You may have heard the buzzword “big data” in the context of AI, but what about small data? Whether you’re aware of it or not, small data is all around you: it powers online shopping experiences, airline recommendations, weather reports, and more. Small data is data that’s in an accessible and actionable format and easily comprehensible by humans. Data scientists often leverage small data to analyze current situations.
The growth in small data in machine learning (ML) is likely due to the greater availability of data in general, as well as experimentation in new data mining techniques. As the AI industry evolves, data scientists are increasingly turning to small data for the low levels of computing power it requires and the ease of usability.
Small Data vs. Big Data
How exactly is big data different from small data? Big data consists of both structured and unstructured data in large chunks. Given its size, it’s much harder to understand and analyze than small data and requires a lot of computer processing power to interpret.

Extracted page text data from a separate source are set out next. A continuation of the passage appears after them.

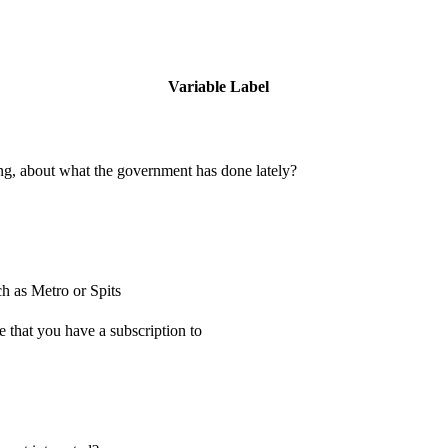
Variable Label
ing, about what the government has done lately?
h as Metro or Spits
 that you have a subscription to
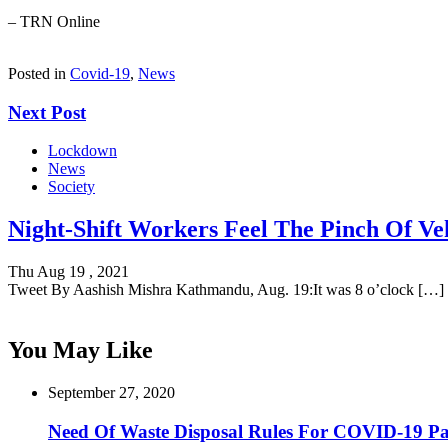
– TRN Online
Posted in
Covid-19
,
News
Next Post
Lockdown
News
Society
Night-Shift Workers Feel The Pinch Of Veh
Thu Aug 19 , 2021
Tweet By Aashish Mishra Kathmandu, Aug. 19:It was 8 o’clock […]
You May Like
September 27, 2020
Need Of Waste Disposal Rules For COVID-19 Pat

Small data enables companies to achieve actionable insights without needing the complex algorithms required for big data analysis. As a result, companies don’t have to invest as much in data mining processes. Big data can be converted into small data through the application of computer algorithms that change the data into smaller, actionable chunks that represent components of the larger dataset.
An example of big to small data conversion is monitoring social media during a brand launch. There are tons of social media posts being created at any given second. A data scientist would need to filter the data they want by platform, by time period, by keyword, and any other relevant feature. This process converts the big data into small, more manageable chunks from which to draw insight.
The Benefits of Small Data
We’ve already hinted at the benefits of using small data versus big data, but there are several worth highlighting.
Big data is harder to manage: Using big data at scale is a massive effort, one that requires tremendous computer power for analysis purposes.
Small data is easier: Analyzing small chunks of data can be done very efficiently, without much investment of time and effort. This means that small data is more actionable than big data.
Small data is everywhere: Small data is already widely-available for many industries. For example, social media provides a ton of actionable bytes of data that can be utilized for a wide variety of purposes, marketing or otherwise.
Small data focuses on the end user: With small data, researchers can target the end user and their needs first. Small data provides the why behind end user behavior.
In many use cases, small data is a fast, efficient approach to analysis and can help inform powerful insights about customers across industries.
Approaches to Small Data in ML
Under the most traditional machine learning method, supervised learning, models are trained on large amounts of labeled training data. But there are numerous other methods for model training, many of which are gaining in popularity due to the cost efficiencies and time savings they offer. While these methods often rely on small data, in this case data quality becomes paramount.
Data scientists use small data when models only require small amounts of data or when the model doesn’t have enough data. In these cases, data scientists can use any one of the following ML techniques.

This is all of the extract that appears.